[[ Excerpted data open ]]

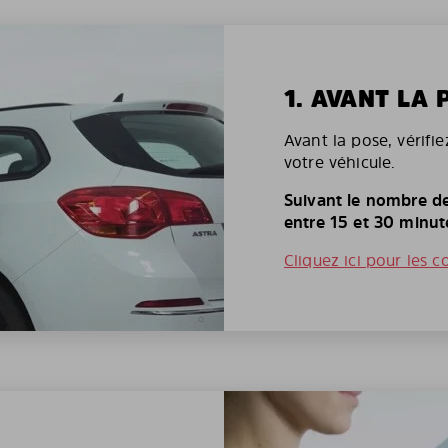
1. AVANT LA 
Avant la pose, vérifi
votre véhicule.
Suivant le nombre de
entre 15 et 30 minut
Cliquez ici pour les c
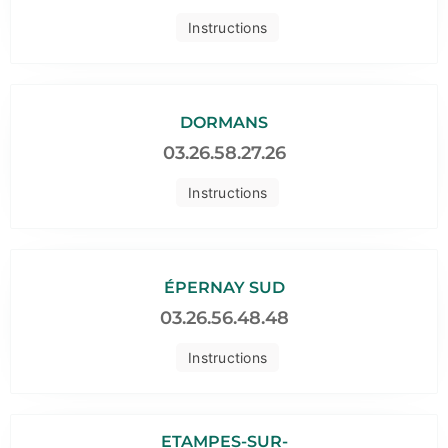
Instructions
DORMANS
03.26.58.27.26
Instructions
ÉPERNAY SUD
03.26.56.48.48
Instructions
ETAMPES-SUR-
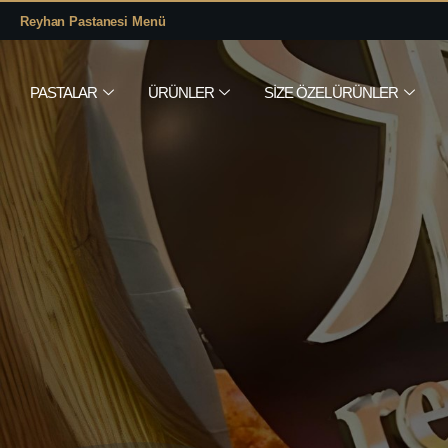
Reyhan Pastanesi Menü
PASTALAR
ÜRÜNLER
SIZE ÖZEL ÜRÜNLER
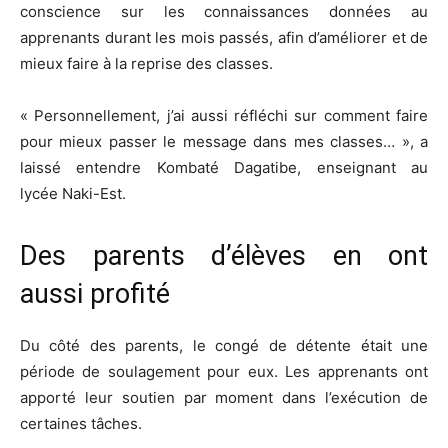
conscience sur les connaissances données
au
apprenants
durant les mois passés, afin d’améliorer
et de
mieux faire à la reprise des classes.
« Personnellement, j’ai aussi réfléchi sur comment faire
pour mieux passer le message dans mes classes…
»,
a
laissé entendre
Kombaté
Dagatibe
, enseignant au
lycée
Naki-Est
.
Des parents d’élèves en ont
aussi
profité
Du côté des parents, le congé de détente était une
période de soulagement pour eux.
Les apprenants ont
apporté leur soutien par moment dans l’exécution de
certaines tâches.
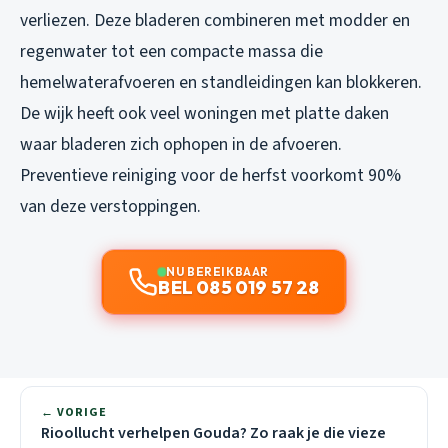
verliezen. Deze bladeren combineren met modder en
regenwater tot een compacte massa die
hemelwaterafvoeren en standleidingen kan blokkeren.
De wijk heeft ook veel woningen met platte daken
waar bladeren zich ophopen in de afvoeren.
Preventieve reiniging voor de herfst voorkomt 90%
van deze verstoppingen.
NU BEREIKBAAR
BEL 085 019 57 28
← VORIGE
Rioollucht verhelpen Gouda? Zo raak je die vieze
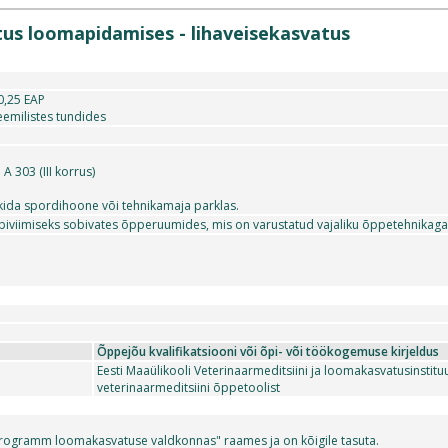
tus loomapidamises - lihaveisekasvatus
 0,25 EAP
emilistes tundides
A 303 (III korrus)
ida spordihoone või tehnikamaja parklas.
iviimiseks sobivates õpperuumides, mis on varustatud vajaliku õppetehnikaga j
Õppejõu kvalifikatsiooni või õpi- või töökogemuse kirjeldus
Eesti Maaülikooli Veterinaarmeditsiini ja loomakasvatusinstituud
veterinaarmeditsiini õppetoolist
programm loomakasvatuse valdkonnas" raames ja on kõigile tasuta.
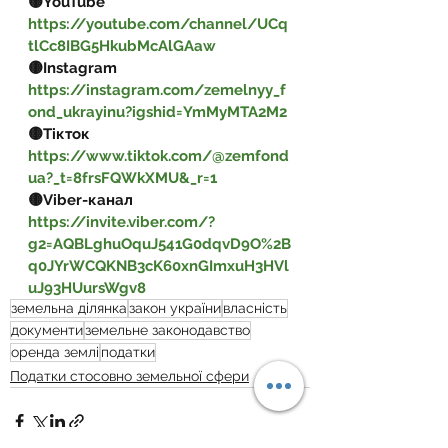
🟡YouTube 
https://youtube.com/channel/UCq
tlCc8IBG5HkubMcAlGAaw
🟡Instagram 
https://instagram.com/zemelnyy_f
ond_ukrayinu?igshid=YmMyMTA2M2
🟡Тікток 
https://www.tiktok.com/@zemfond
ua?_t=8frsFQWkXMU&_r=1
🟡Viber-канал 
https://invite.viber.com/?
g2=AQBLghuOquJ541G0dqvD9O%2B
q0JYrWCQKNB3cK60xnGImxuH3HVl
uJ93HUursWgv8
земельна ділянка
закон україни
власність
документи
земельне законодавство
оренда землі
податки
Податки стосовно земельної сфери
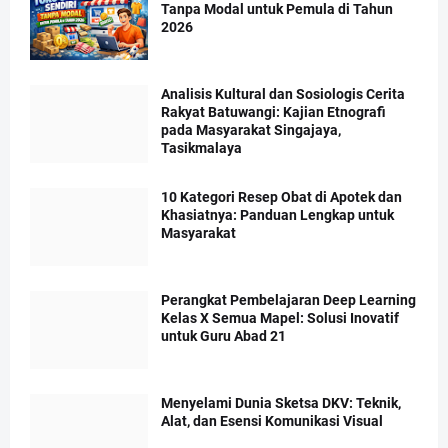
Tanpa Modal untuk Pemula di Tahun
2026
Analisis Kultural dan Sosiologis Cerita
Rakyat Batuwangi: Kajian Etnografi
pada Masyarakat Singajaya,
Tasikmalaya
10 Kategori Resep Obat di Apotek dan
Khasiatnya: Panduan Lengkap untuk
Masyarakat
Perangkat Pembelajaran Deep Learning
Kelas X Semua Mapel: Solusi Inovatif
untuk Guru Abad 21
Menyelami Dunia Sketsa DKV: Teknik,
Alat, dan Esensi Komunikasi Visual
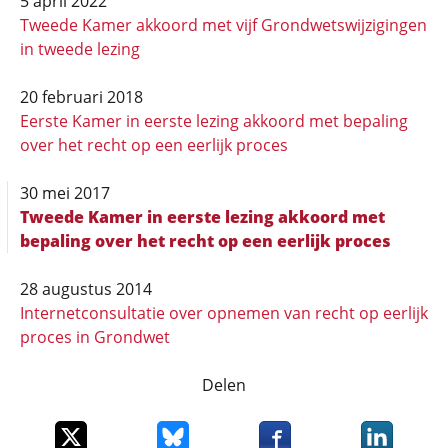
5 april 2022
Tweede Kamer akkoord met vijf Grondwetswijzigingen
in tweede lezing
20 februari 2018
Eerste Kamer in eerste lezing akkoord met bepaling
over het recht op een eerlijk proces
30 mei 2017
Tweede Kamer in eerste lezing akkoord met
bepaling over het recht op een eerlijk proces
28 augustus 2014
Internetconsultatie over opnemen van recht op eerlijk
proces in Grondwet
Delen
Deel dit item op X
Deel dit item op Bluesky
Deel dit item op Faceboo
Deel dit it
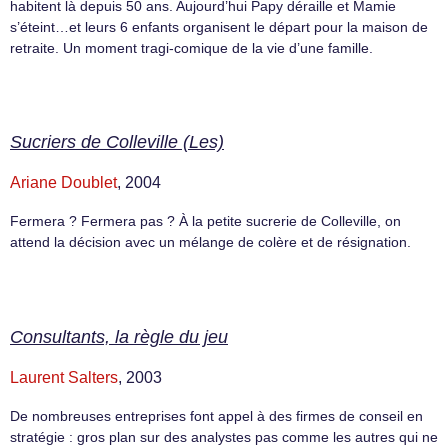
habitent là depuis 50 ans. Aujourd’hui Papy déraille et Mamie
s’éteint…et leurs 6 enfants organisent le départ pour la maison de
retraite. Un moment tragi-comique de la vie d’une famille.
Sucriers de Colleville (Les)
Ariane Doublet
, 2004
Fermera ? Fermera pas ? À la petite sucrerie de Colleville, on
attend la décision avec un mélange de colère et de résignation.
Consultants, la règle du jeu
Laurent Salters
, 2003
De nombreuses entreprises font appel à des firmes de conseil en
stratégie : gros plan sur des analystes pas comme les autres qui ne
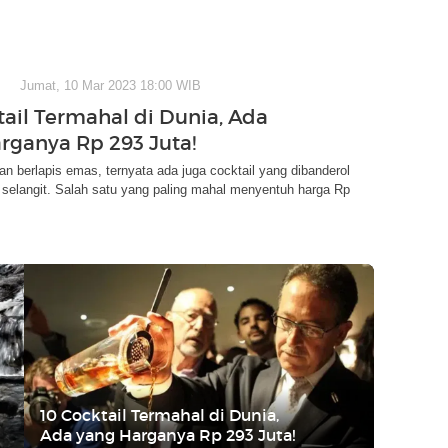
Jumat, 10 Mar 2023 18:00 WIB
tail Termahal di Dunia, Ada
rganya Rp 293 Juta!
n berlapis emas, ternyata ada juga cocktail yang dibanderol
selangit. Salah satu yang paling mahal menyentuh harga Rp
10 Cocktail Termahal di Dunia,
Ada yang Harganya Rp 293 Juta!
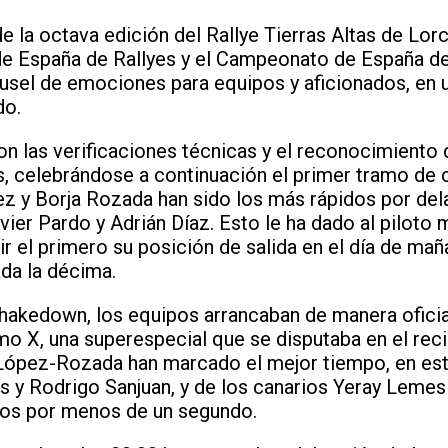
e la octava edición del Rallye Tierras Altas de Lorc
 España de Rallyes y el Campeonato de España de 
rusel de emociones para equipos y aficionados, en u
do.
n las verificaciones técnicas y el reconocimiento 
, celebrándose a continuación el primer tramo de c
z y Borja Rozada han sido los más rápidos por del
er Pardo y Adrián Díaz. Esto le ha dado al piloto 
r el primero su posición de salida en el día de mañ
ada la décima.
 shakedown, los equipos arrancaban de manera oficia
o X, una superespecial que se disputaba en el recin
 López-Rozada han marcado el mejor tiempo, en est
 y Rodrigo Sanjuan, y de los canarios Yeray Lemes 
dos por menos de un segundo.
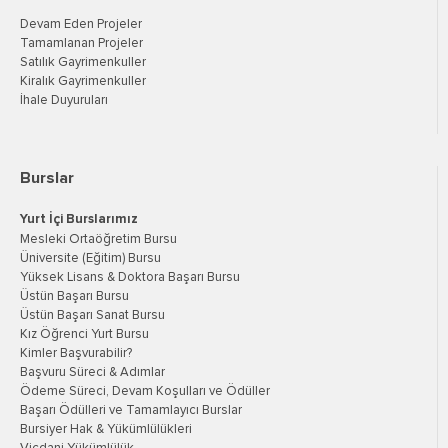
Devam Eden Projeler
Tamamlanan Projeler
Satılık Gayrimenkuller
Kiralık Gayrimenkuller
İhale Duyuruları
Burslar
Yurt İçi Burslarımız
Mesleki Ortaöğretim Bursu
Üniversite (Eğitim) Bursu
Yüksek Lisans & Doktora Başarı Bursu
Üstün Başarı Bursu
Üstün Başarı Sanat Bursu
Kız Öğrenci Yurt Bursu
Kimler Başvurabilir?
Başvuru Süreci & Adımlar
Ödeme Süreci, Devam Koşulları ve Ödüller
Başarı Ödülleri ve Tamamlayıcı Burslar
Bursiyer Hak & Yükümlülükleri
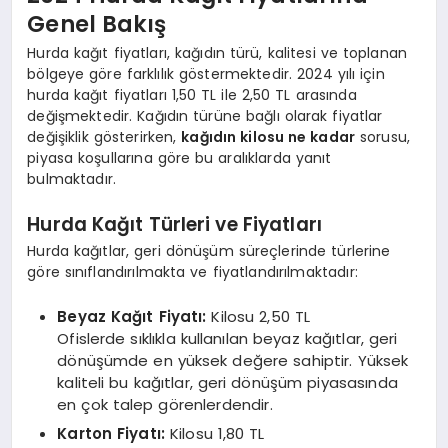
Genel Bakış
Hurda kağıt fiyatları, kağıdın türü, kalitesi ve toplanan
bölgeye göre farklılık göstermektedir. 2024 yılı için
hurda kağıt fiyatları 1,50 TL ile 2,50 TL arasında
değişmektedir. Kağıdın türüne bağlı olarak fiyatlar
değişiklik gösterirken,
kağıdın kilosu ne kadar
sorusu,
piyasa koşullarına göre bu aralıklarda yanıt
bulmaktadır.
Hurda Kağıt Türleri ve Fiyatları
Hurda kağıtlar, geri dönüşüm süreçlerinde türlerine
göre sınıflandırılmakta ve fiyatlandırılmaktadır:
Beyaz Kağıt Fiyatı:
Kilosu 2,50 TL
Ofislerde sıklıkla kullanılan beyaz kağıtlar, geri
dönüşümde en yüksek değere sahiptir. Yüksek
kaliteli bu kağıtlar, geri dönüşüm piyasasında
en çok talep görenlerdendir.
Karton Fiyatı:
Kilosu 1,80 TL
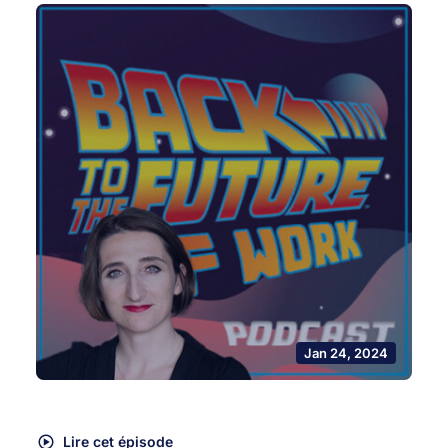
Jan 24, 2024
Lire cet épisode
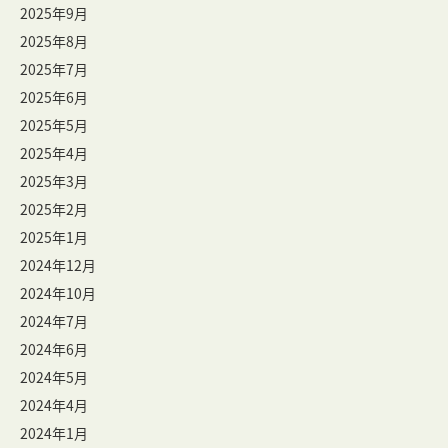
2025年9月
2025年8月
2025年7月
2025年6月
2025年5月
2025年4月
2025年3月
2025年2月
2025年1月
2024年12月
2024年10月
2024年7月
2024年6月
2024年5月
2024年4月
2024年1月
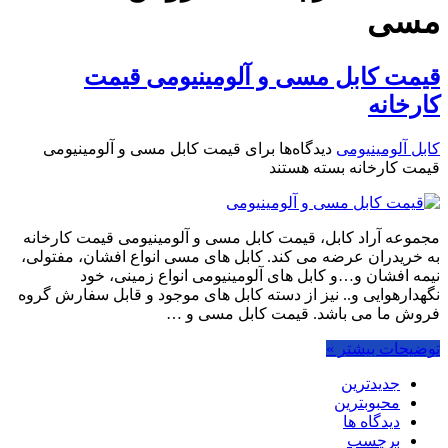
مسی
قیمت کابل مسی و آلومینیومی قیمت
کارخانه
کابل آلومینیومی
دیدگاه‌ها
برای قیمت کابل مسی و آلومینیومی
قیمت کارخانه
بسته هستند
مجموعه آراد کابل، قیمت کابل مسی و آلومینیومی قیمت کارخانه
به خریدران عرضه می کند. کابل های مسی انواع افشان، مفتولی،
نیمه افشان و…و کابل های آلومینیومی انواع زمینی، خود
نگهدارهوایی و.. نیز از دسته کابل های موجود و قابل سفارش گروه
فروش ما می باشد. قیمت کابل مسی و …
توضیحات بیشتر »
جدیدترین
محبوبترین
دیدگاه ها
برچسب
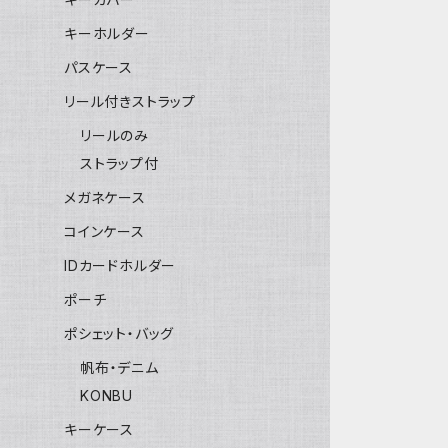
キーホルダー
パスケース
リール付きストラップ
リールのみ
ストラップ付
メガネケース
コインケース
IDカードホルダー
ポーチ
ポシェット・バッグ
帆布・デニム
KONBU
キーケース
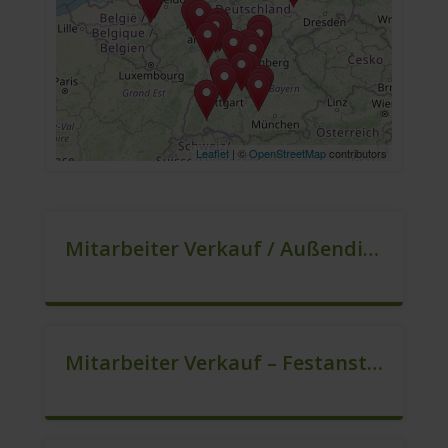
Leaflet
| ©
OpenStreetMap
contributors
Mitarbeiter Verkauf / Außendienst (m/w/d)
Mitarbeiter Verkauf – Festanstellung (m/w/d)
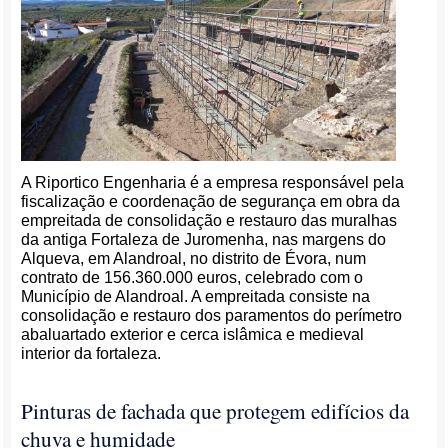
A Riportico Engenharia é a empresa responsável pela
fiscalização e coordenação de segurança em obra da
empreitada de consolidação e restauro das muralhas
da antiga Fortaleza de Juromenha, nas margens do
Alqueva, em Alandroal, no distrito de Évora, num
contrato de 156.360.000 euros, celebrado com o
Município de Alandroal. A empreitada consiste na
consolidação e restauro dos paramentos do perímetro
abaluartado exterior e cerca islâmica e medieval
interior da fortaleza.
Pinturas de fachada que protegem edifícios da
chuva e humidade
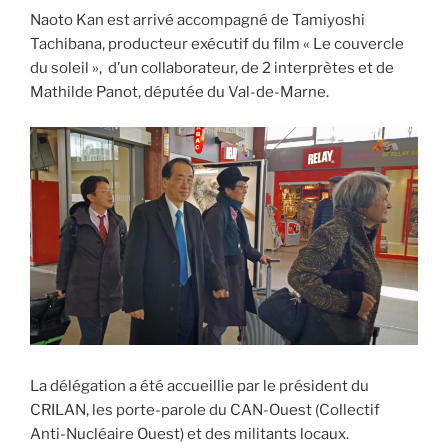
Naoto Kan est arrivé accompagné de Tamiyoshi
Tachibana, producteur exécutif du film « Le couvercle
du soleil », d’un collaborateur, de 2 interprètes et de
Mathilde Panot, députée du Val-de-Marne.
La délégation a été accueillie par le président du
CRILAN, les porte-parole du CAN-Ouest (Collectif
Anti-Nucléaire Ouest) et des militants locaux.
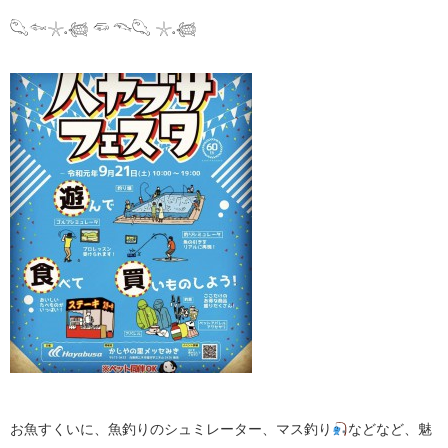
𓆡𓆜𓇼𓈒𓆉 𓆛 𓆞𓆡 𓇼𓈒𓆉
お魚すくいに、魚釣りのシュミレーター、マス釣り
などなど、魅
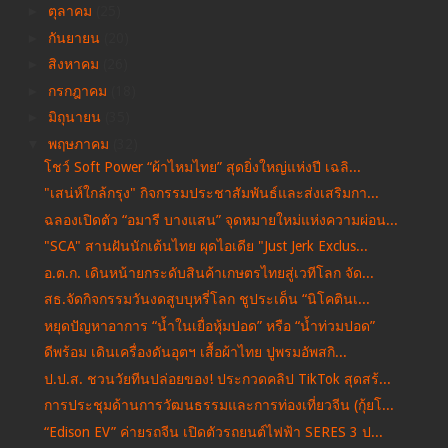
►
ตุลาคม
(25)
►
กันยายน
(20)
►
สิงหาคม
(26)
►
กรกฎาคม
(18)
►
มิถุนายน
(35)
▼
พฤษภาคม
(32)
โชว์ Soft Power “ผ้าไหมไทย” สุดยิ่งใหญ่แห่งปี เฉลิ...
"เสน่ห์ใกล้กรุง" กิจกรรมประชาสัมพันธ์และส่งเสริมกา...
ฉลองเปิดตัว “อมารี บางแสน” จุดหมายใหม่แห่งความผ่อน...
"SCA" สานฝันนักเต้นไทย ผุดไอเดีย "Just Jerk Exclus...
อ.ต.ก. เดินหน้ายกระดับสินค้าเกษตรไทยสู่เวทีโลก จัด...
สธ.จัดกิจกรรมวันงดสูบบุหรี่โลก ชูประเด็น “นิโคตินเ...
หยุดปัญหาอาการ “น้ำในเยื่อหุ้มปอด” หรือ “น้ำท่วมปอด”
ดีพร้อม เดินเครื่องดันอุตฯ เสื้อผ้าไทย ปูพรมอัพสกิ...
ป.ป.ส. ชวนวัยทีนปล่อยของ! ประกวดคลิป TikTok สุดสร้...
การประชุมด้านการวัฒนธรรมและการท่องเที่ยวจีน (กุ้ยโ...
“Edison EV” ค่ายรถจีน เปิดตัวรถยนต์ไฟฟ้า SERES 3 ป...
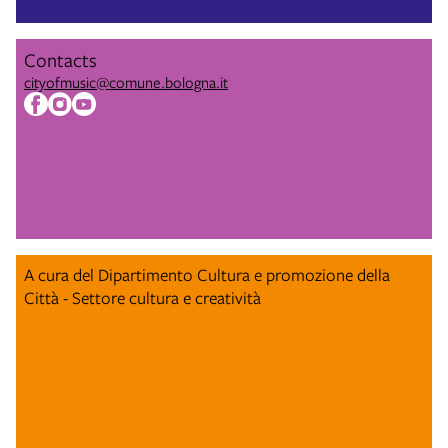
Contacts
cityofmusic@comune.bologna.it
A cura del Dipartimento Cultura e promozione della
Città - Settore cultura e creatività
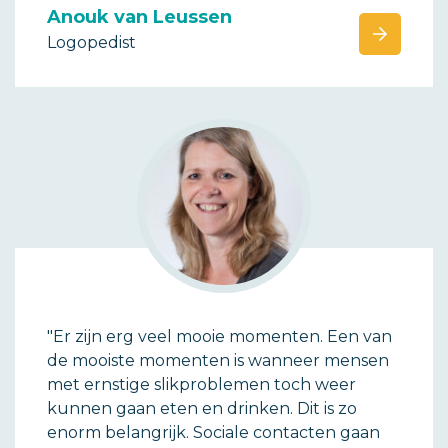
Anouk van Leussen
Logopedist
"Er zijn erg veel mooie momenten. Een van
de mooiste momenten is wanneer mensen
met ernstige slikproblemen toch weer
kunnen gaan eten en drinken. Dit is zo
enorm belangrijk. Sociale contacten gaan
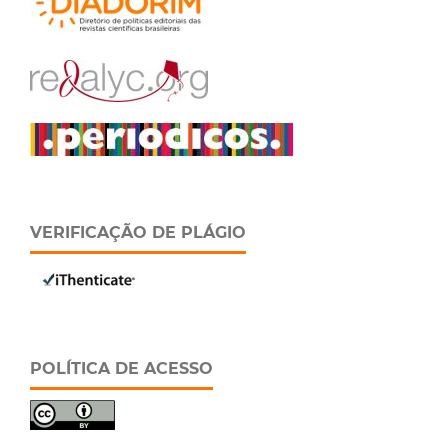
VERIFICAÇÃO DE PLÁGIO
POLÍTICA DE ACESSO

[[ Excerpted data closed ]]

Once you find the line with "5 april 2022" in the entries above, output it and each line after it up to and including the line with "Deel dit item op Bluesky", and nothing else.

5 april 2022
Tweede Kamer akkoord met vijf Grondwetswijzigingen
in tweede lezing
20 februari 2018
Eerste Kamer in eerste lezing akkoord met bepaling
over het recht op een eerlijk proces
30 mei 2017
Tweede Kamer in eerste lezing akkoord met
bepaling over het recht op een eerlijk proces
28 augustus 2014
Internetconsultatie over opnemen van recht op eerlijk
proces in Grondwet
Delen
Deel dit item op X
Deel dit item op Bluesky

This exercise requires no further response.